Try it → Repeat each entry below exactly, omitting any picture it holds.

Data for processing →
####################

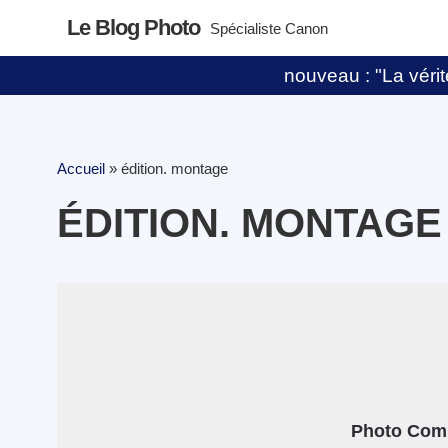
Le Blog Photo
Spécialiste Canon
nouveau : "La vérité
Accueil
»
édition. montage
ÉDITION. MONTAGE
Photo Com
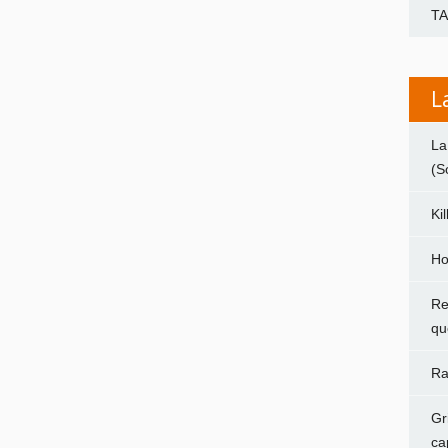
T
L
La
(S
Ki
Ho
Re
qu
Ra
Gr
ca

####################

Your response →
Le Blog Photo
Spécialiste Canon
nouveau : "La vérité
Accueil
»
édition. montage
ÉDITION. MONTAGE
Photo Com
T
L
La
(S
Ki
Ho
Re
qu
Ra
Gr
ca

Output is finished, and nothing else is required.